Mentre in Consiglio nazionale, durante il dibattito sul Messaggio sull’esercito 2023, i kompagnuzzi votavano i Leopard 2 per l’Ucraina (altro che Germania), contemporaneamente tentavano di decurtare in modo grottesco i crediti richiesti per la sicurezza del nostro Paese. Ad esempio, i Verdi-anguria hanno chiesto tramite emendamento di azzerare la spesa (300 milioni) per “missili mirati ad ampliare la capacità del sistema di difesa terra-aria a lunga gittata”.

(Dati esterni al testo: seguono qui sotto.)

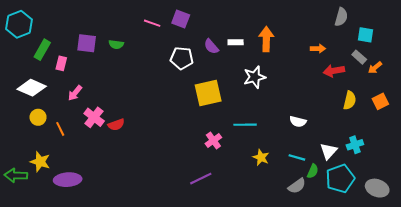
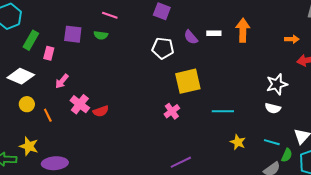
pink line: (152, 23) -> (110, 15), moved
white star: (255, 77) -> (277, 84), moved
pink cross: (213, 141) -> (172, 111), moved

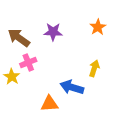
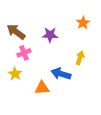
purple star: (53, 32) -> (50, 35), moved
yellow star: (12, 77) -> (15, 74), moved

Unica notizia positiva su questo fronte: il 14 giugno, giorno precedente all’intervento di Zelensky, il Consiglio degli Stati, in un raro sprazzo di lucidità, ha affondato la mozione del Consiglio nazionale che chiedeva di istituire una task force per individuare e bloccare i patrimoni dei cosiddetti oligarchi russi (= caccia alle streghe sulla base della nazionalità; e poi quella “razzista” sarebbe la “destra”). Una simile task force, contraria ad ogni principio di neutralità, avrebbe segnato la fine della reputazione di affidabilità della nostra piazza finanziaria.

Firmare l’iniziativa

Per ridare credibilità – e quindi utilità quale strumento di pace – alla neutralità elvetica, occorre dunque firmare l’iniziativa per il ritorno alla neutralità integrale!

Va bene che “in temp da guera, püsee ball che tera”; ma sostenere che permettere la riesportazione di armi verso un paese belligerante sia compatibile con la neutralità, e che le armi servano alla pace ed alla ricostruzione, significa tirare davvero un po’ troppo la corda.